No. That’s ridiculous. Answers can never be fully contained in one person. And that’d be my first lesson to people who make the arduous trek to my temple, because I also want them to learn that disappointment is a part of life.

Because I’m all about integrity. I make goals and work to crystallize the steps needed to achieve them. I have genuine respect and concern for nature, life, and others around me. I avoid judgment. I respect that we’re all doing our own little song and dance, and we must respect that because no one knows how long it will last. I’m holding closer to what’s important, and throwing out the insignificant things in my life, which includes material possessions. I didn’t need the lava lamp I’ve had since high school anymore, or that glass head I used to place my headphones on. Keeping these possessions no longer mattered to me, they had to go. Time’s passing carries with it a certain weight, and we can carry only so much as we roll on.

Life’s all about its simple pleasures. That’s what I’ve learned. I have money now. I know how to save it, I know how to make it. If my world crashed, I’d be able to land on my feet.

It was only six years ago I returned from college with literally $20 to my name. I got a part-time job in radio. At the station there was a soda and candy machine. The soda machine took dollar bills but the candy didn’t. And I hate carrying change in my pockets. So I never got candy, because to buy any I’d need to buy two sodas. And that’s just way too unhealthy to down that much junk food. When I got my first big check after a few weeks of major overtime, just over $700, I didn’t go nuts with it. I treated myself right, and let loose. I bought two sodas and a candy bar. And let me tell you, that was the best junk food I ever had.

I’ll always remember that. And I’ve continued to think that way. I constantly work to keep myself – financially and emotionally – in check. Nothing will change that attitude I have. I don’t care how much money, fame, or status I receive in life. I won’t be changed from my enjoyment of knowing that I’m putting myself into a position where I’m taking small steps that help others. Sure, go right ahead – tempt me with your money, your women, your yachts, your big houses, your country clubs, your fancy wines and weird cheeses. None of these things will change me.
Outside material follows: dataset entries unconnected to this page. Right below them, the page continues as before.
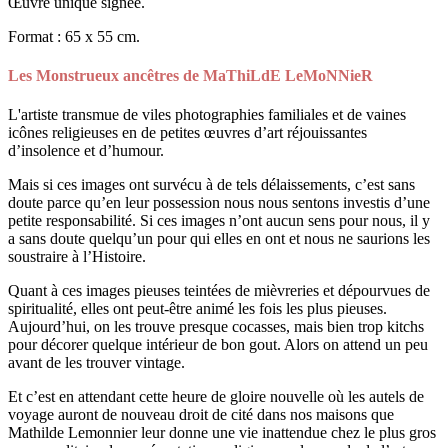
Œuvre unique signée.
Format : 65 x 55 cm.
Les Monstrueux ancêtres de MaThiLdE LeMoNNieR
L'artiste transmue de viles photographies familiales et de vaines
icônes religieuses en de petites œuvres d’art réjouissantes
d’insolence et d’humour.
Mais si ces images ont survécu à de tels délaissements, c’est sans
doute parce qu’en leur possession nous nous sentons investis d’une
petite responsabilité. Si ces images n’ont aucun sens pour nous, il y
a sans doute quelqu’un pour qui elles en ont et nous ne saurions les
soustraire à l’Histoire.
Quant à ces images pieuses teintées de mièvreries et dépourvues de
spiritualité, elles ont peut-être animé les fois les plus pieuses.
Aujourd’hui, on les trouve presque cocasses, mais bien trop kitchs
pour décorer quelque intérieur de bon gout. Alors on attend un peu
avant de les trouver vintage.
Et c’est en attendant cette heure de gloire nouvelle où les autels de
voyage auront de nouveau droit de cité dans nos maisons que
Mathilde Lemonnier leur donne une vie inattendue chez le plus gros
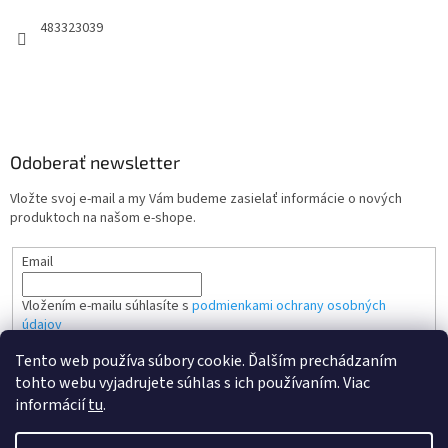
483323039
Odoberať newsletter
Vložte svoj e-mail a my Vám budeme zasielať informácie o nových
produktoch na našom e-shope.
Email
Vložením e-mailu súhlasíte s
podmienkami ochrany osobných
údajov
Tento web používa súbory cookie. Ďalším prechádzaním
PRIHLÁSIŤ SA
tohto webu vyjadrujete súhlas s ich používaním. Viac
informácií
tu
.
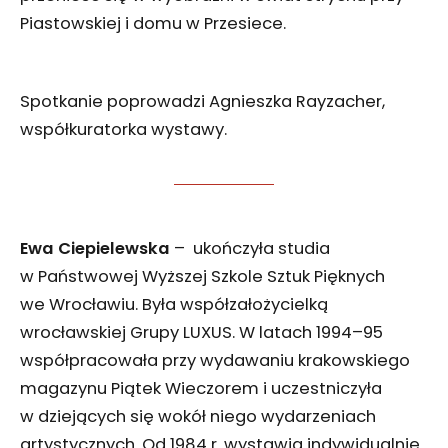
Piastowskiej i domu w Przesiece.
Spotkanie poprowadzi Agnieszka Rayzacher,
współkuratorka wystawy.
Ewa Ciepielewska
– ukończyła studia
w Państwowej Wyższej Szkole Sztuk Pięknych
we Wrocławiu. Była współzałożycielką
wrocławskiej Grupy LUXUS. W latach 1994–95
współpracowała przy wydawaniu krakowskiego
magazynu Piątek Wieczorem i uczestniczyła
w dziejących się wokół niego wydarzeniach
artystycznych. Od 1984 r. wystawia indywidualnie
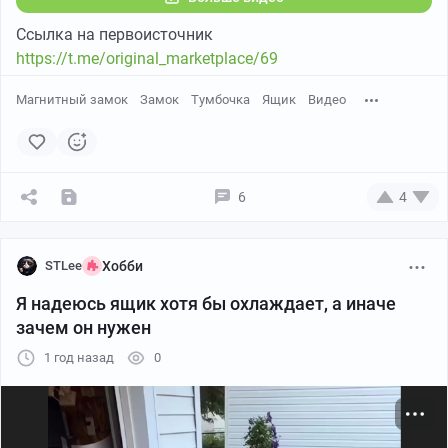
Ссылка на первоисточник
https://t.me/original_marketplace/69
Магнитный замок
Замок
Тумбочка
Ящик
Видео
6
4
STLee
Хобби
Я надеюсь ящик хотя бы охлаждает, а иначе
зачем он нужен
1 год назад
0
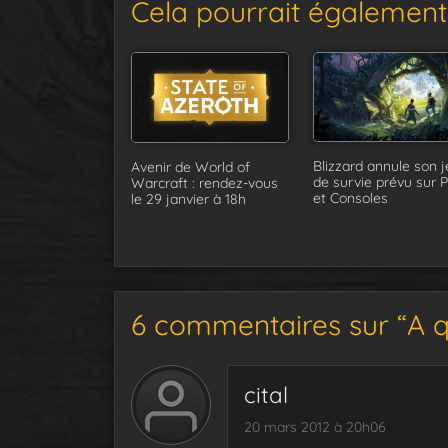
Cela pourrait également 
Blizzard annule son j
Avenir de World of
de survie prévu sur 
Warcraft : rendez-vous
et Consoles
le 29 janvier à 18h
6 commentaires sur “A 
cital
20 mars 2012 à 20h06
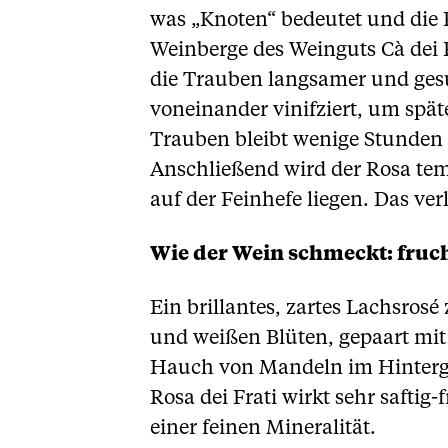
was „Knoten“ bedeutet und die 
Weinberge des Weinguts Cà dei 
die Trauben langsamer und gesun
voneinander vinifziert, um sp
Trauben bleibt wenige Stunden i
Anschließend wird der Rosa temp
auf der Feinhefe liegen. Das v
Wie der Wein schmeckt: fruch
Ein brillantes, zartes Lachsrosé
und weißen Blüten, gepaart mit
Hauch von Mandeln im Hintergr
Rosa dei Frati wirkt sehr safti
einer feinen Mineralität.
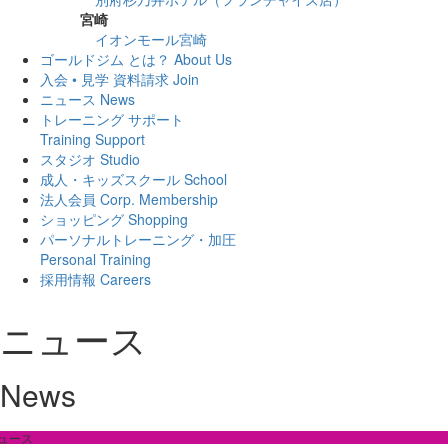
宮崎
イオンモール宮崎
ゴールドジム とは？
About Us
入会 • 見学 資料請求
Join
ニュース
News
トレーニング サポート
Training Support
スタジオ
Studio
成人・キッズスクール
School
法人会員
Corp. Membership
ショッピング
Shopping
パーソナルトレーニング・加圧
Personal Training
採用情報
Careers
ニュース
News
ュース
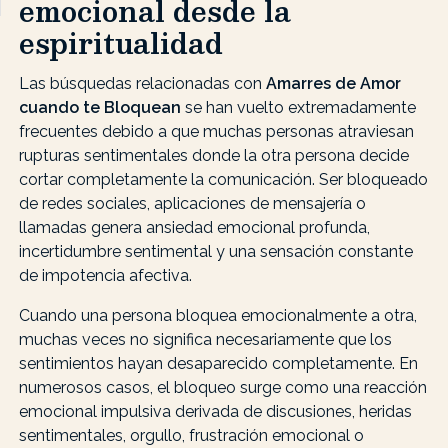
emocional desde la
espiritualidad
Las búsquedas relacionadas con
Amarres de Amor
cuando te Bloquean
se han vuelto extremadamente
frecuentes debido a que muchas personas atraviesan
rupturas sentimentales donde la otra persona decide
cortar completamente la comunicación. Ser bloqueado
de redes sociales, aplicaciones de mensajería o
llamadas genera ansiedad emocional profunda,
incertidumbre sentimental y una sensación constante
de impotencia afectiva.
Cuando una persona bloquea emocionalmente a otra,
muchas veces no significa necesariamente que los
sentimientos hayan desaparecido completamente. En
numerosos casos, el bloqueo surge como una reacción
emocional impulsiva derivada de discusiones, heridas
sentimentales, orgullo, frustración emocional o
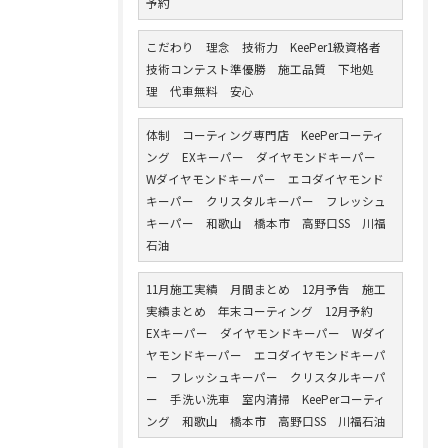
予約
こだわり 理念 技術力 KeePer1級資格者
技術コンテスト準優勝 施工品質 下地処
理 代車無料 安心
体制 コーティング専門店 KeePerコーティ
ング EXキーパー ダイヤモンドキーパー
Wダイヤモンドキーパー エコダイヤモンド
キーパー クリスタルキーパー フレッシュ
キーパー 和歌山 橋本市 高野口SS 川福
石油
11月施工実績 月間まとめ 12月予告 施工
実績まとめ 年末コーティング 12月予約
EXキーパー ダイヤモンドキーパー Wダイ
ヤモンドキーパー エコダイヤモンドキーパ
ー フレッシュキーパー クリスタルキーパ
ー 手洗い洗車 室内清掃 KeePerコーティ
ング 和歌山 橋本市 高野口SS 川福石油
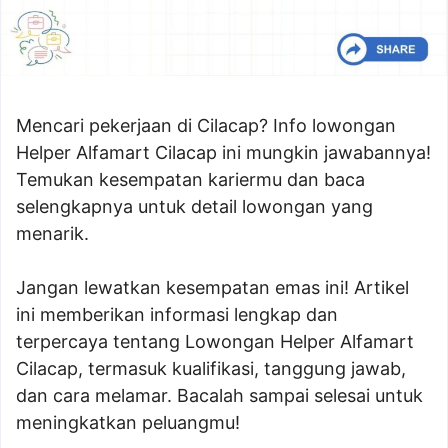
Mencari pekerjaan di Cilacap? Info lowongan
Helper Alfamart Cilacap ini mungkin jawabannya!
Temukan kesempatan kariermu dan baca
selengkapnya untuk detail lowongan yang
menarik.
Jangan lewatkan kesempatan emas ini! Artikel
ini memberikan informasi lengkap dan
terpercaya tentang Lowongan Helper Alfamart
Cilacap, termasuk kualifikasi, tanggung jawab,
dan cara melamar. Bacalah sampai selesai untuk
meningkatkan peluangmu!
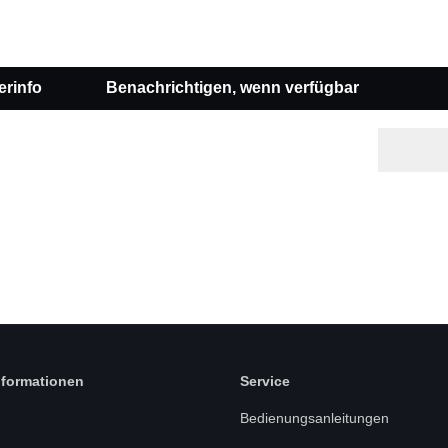
erinfo
Benachrichtigen, wenn verfügbar
nformationen
Service
Bedienungsanleitungen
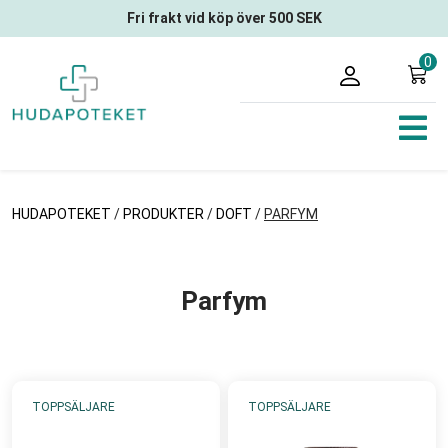
Fri frakt vid köp över 500 SEK
0
HUDAPOTEKET
/
PRODUKTER
/
DOFT
/
PARFYM
Parfym
TOPPSÄLJARE
TOPPSÄLJARE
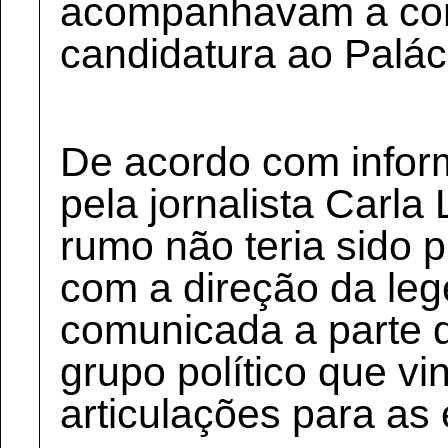
acompanhavam a con
candidatura ao Palác
De acordo com infor
pela jornalista Carl
rumo não teria sido 
com a direção da le
comunicada a parte d
grupo político que vi
articulações para as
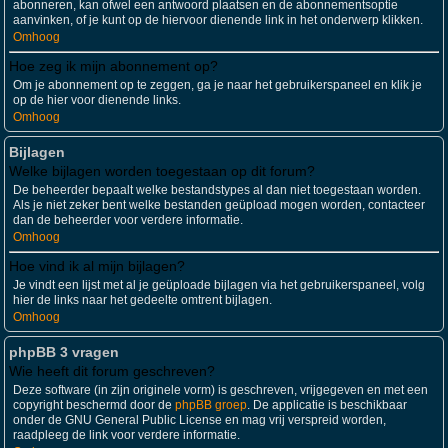
abonneren, kan ofwel een antwoord plaatsen en de abonnementsoptie
aanvinken, of je kunt op de hiervoor dienende link in het onderwerp klikken.
Omhoog
Hoe zeg ik mijn abonnement op?
Om je abonnement op te zeggen, ga je naar het gebruikerspaneel en klik je
op de hier voor dienende links.
Omhoog
Bijlagen
Welke bijlagen worden toegestaan op dit forum?
De beheerder bepaalt welke bestandstypes al dan niet toegestaan worden.
Als je niet zeker bent welke bestanden geüpload mogen worden, contacteer
dan de beheerder voor verdere informatie.
Omhoog
Hoe vind ik al mijn bijlagen?
Je vindt een lijst met al je geüploade bijlagen via het gebruikerspaneel, volg
hier de links naar het gedeelte omtrent bijlagen.
Omhoog
phpBB 3 vragen
Wie heeft dit forum geschreven?
Deze software (in zijn originele vorm) is geschreven, vrijgegeven en met een
copyright beschermd door de
phpBB groep
. De applicatie is beschikbaar
onder de GNU General Public License en mag vrij verspreid worden,
raadpleeg de link voor verdere informatie.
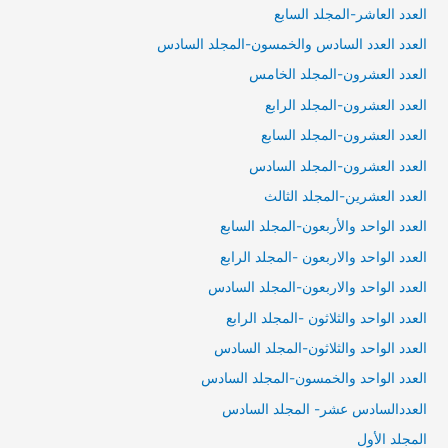
العدد العاشر-المجلد السابع
العدد العدد السادس والخمسون-المجلد السادس
العدد العشرون-المجلد الخامس
العدد العشرون-المجلد الرابع
العدد العشرون-المجلد السابع
العدد العشرون-المجلد السادس
العدد العشرين-المجلد الثالث
العدد الواحد والأربعون-المجلد السابع
العدد الواحد والاربعون -المجلد الرابع
العدد الواحد والاربعون-المجلد السادس
العدد الواحد والثلاثون -المجلد الرابع
العدد الواحد والثلاثون-المجلد السادس
العدد الواحد والخمسون-المجلد السادس
العددالسادس عشر- المجلد السادس
المجلد الأول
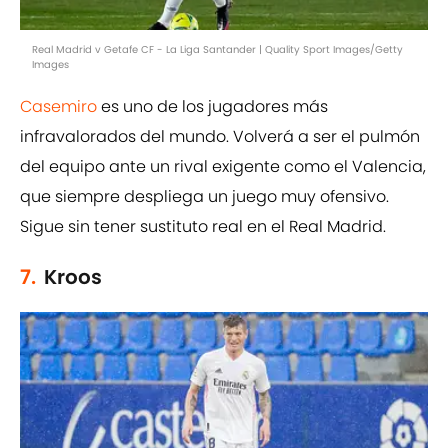
Real Madrid v Getafe CF - La Liga Santander | Quality Sport Images/Getty
Images
Casemiro
es uno de los jugadores más
infravalorados del mundo. Volverá a ser el pulmón
del equipo ante un rival exigente como el Valencia,
que siempre despliega un juego muy ofensivo.
Sigue sin tener sustituto real en el Real Madrid.
7.
Kroos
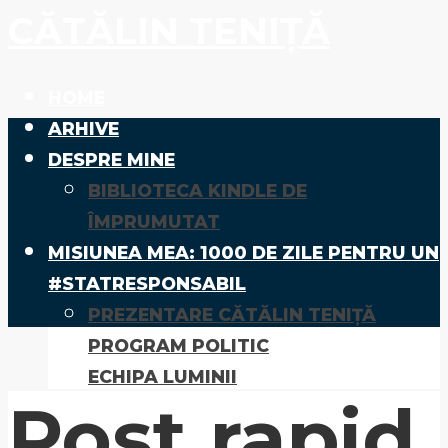
CĂTĂLIN TENIȚĂ
HOME
ARHIVE
DESPRE MINE
BIBLIOTECA KINDLE DE
ÎMPRUMUTAT
MISIUNEA MEA: 1000 DE ZILE PENTRU UN
#STATRESPONSABIL
PREZENTARE CĂTĂLIN TENIȚĂ
PROGRAM POLITIC
ECHIPA LUMINII
Post rapid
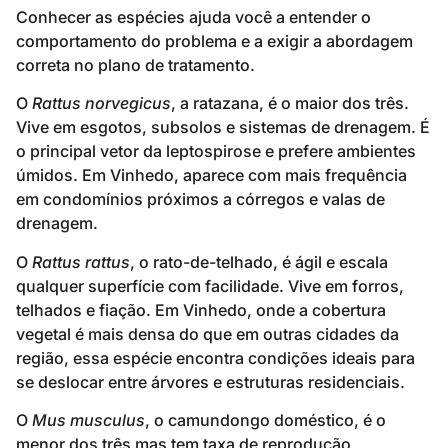
Conhecer as espécies ajuda você a entender o
comportamento do problema e a exigir a abordagem
correta no plano de tratamento.
O
Rattus norvegicus
, a ratazana, é o maior dos três.
Vive em esgotos, subsolos e sistemas de drenagem. É
o principal vetor da leptospirose e prefere ambientes
úmidos. Em Vinhedo, aparece com mais frequência
em condomínios próximos a córregos e valas de
drenagem.
O
Rattus rattus
, o rato-de-telhado, é ágil e escala
qualquer superfície com facilidade. Vive em forros,
telhados e fiação. Em Vinhedo, onde a cobertura
vegetal é mais densa do que em outras cidades da
região, essa espécie encontra condições ideais para
se deslocar entre árvores e estruturas residenciais.
O
Mus musculus
, o camundongo doméstico, é o
menor dos três mas tem taxa de reprodução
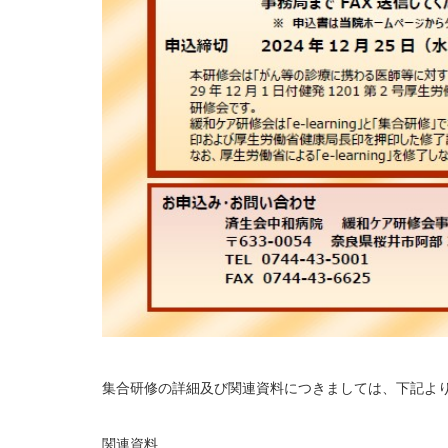
集合研修の詳細及び関連資料につきましては、下記よ
関連資料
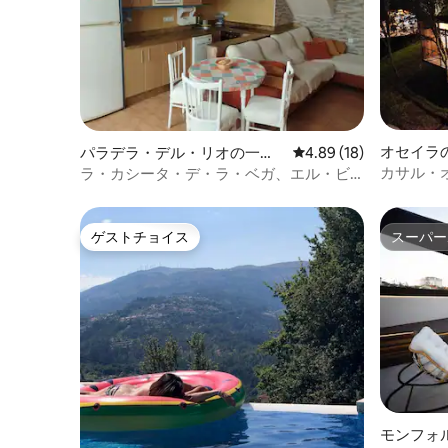
オセイラ
パラデラ・デル・リオの一軒
レビュー18件、5つ星中
4.89 (18)
家
カサル・
ラ・カシータ・デ・ラ・ベガ、エル・ビ
エルソでのロマンチックな休暇
ゲストチョイス
スーパー
ゲストチョイス
スーパー
モンフォ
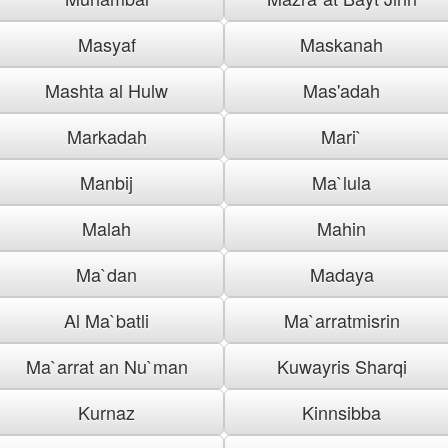
Masyaf
Maskanah
Mashta al Hulw
Mas'adah
Markadah
Mari`
Manbij
Ma`lula
Malah
Mahin
Ma`dan
Madaya
Al Ma`batli
Ma`arratmisrin
Ma`arrat an Nu`man
Kuwayris Sharqi
Kurnaz
Kinnsibba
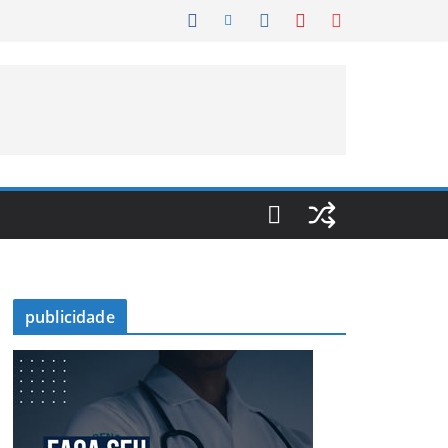
publicidade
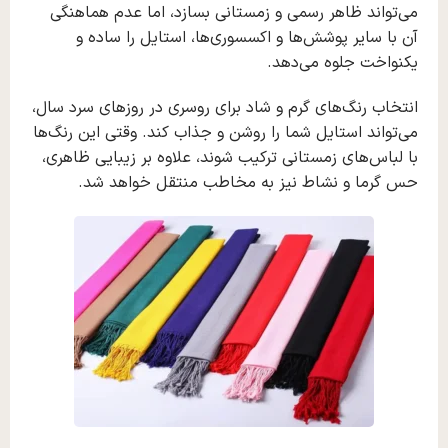
می‌تواند ظاهر رسمی و زمستانی بسازد، اما عدم هماهنگی
آن با سایر پوشش‌ها و اکسسوری‌ها، استایل را ساده و
یکنواخت جلوه می‌دهد.
انتخاب رنگ‌های گرم و شاد برای روسری در روزهای سرد سال،
می‌تواند استایل شما را روشن و جذاب کند. وقتی این رنگ‌ها
با لباس‌های زمستانی ترکیب شوند، علاوه بر زیبایی ظاهری،
حس گرما و نشاط نیز به مخاطب منتقل خواهد شد.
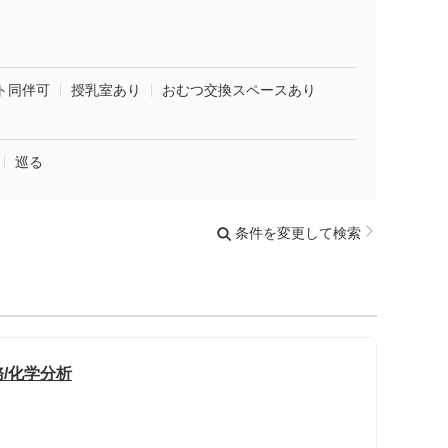
ト同伴可
授乳室あり
おむつ交換スペースあり
巡る
条件を変更して検索
/化学分析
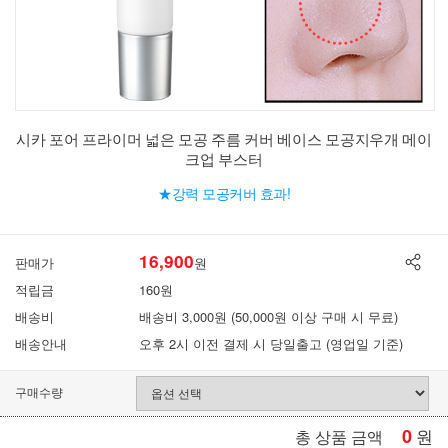
시카 포어 프라이머 넓은 모공 주름 커버 베이스 모공지우개 메이
크업 부스터
★강력 모공커버 효과!
16,900
판매가
원
적립금
160원
배송비
배송비 3,000원 (50,000원 이상 구매 시 무료)
배송안내
오후 2시 이전 결제 시 당일출고 (영업일 기준)
구매수량
0
원
총 상품 금액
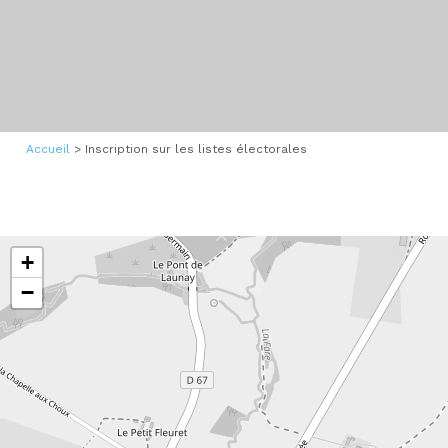
Accueil
>
Inscription sur les listes électorales
+
−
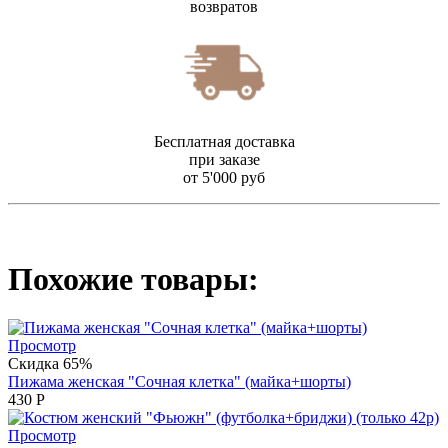
возвратов
Бесплатная доставка
при заказе
от 5'000 руб
Похожие товары:
Просмотр
Скидка 65%
Пижама женская "Сочная клетка" (майка+шорты)
430
Р
Просмотр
Seriously, give me your money. I dare you. It wouldn’t change my attitude. I can’t be compromised. Not me. And that’s why I call myself Mr. Integrity.

I know what matters in my world, and it’s not material possessions. I don’t care about that. I’m aiming for a long, fulfilling life, one where I soak in every moment I’m a part of. And as long as I get my occasional two Sprites and a Snickers bar, I can keep on singing and dancing.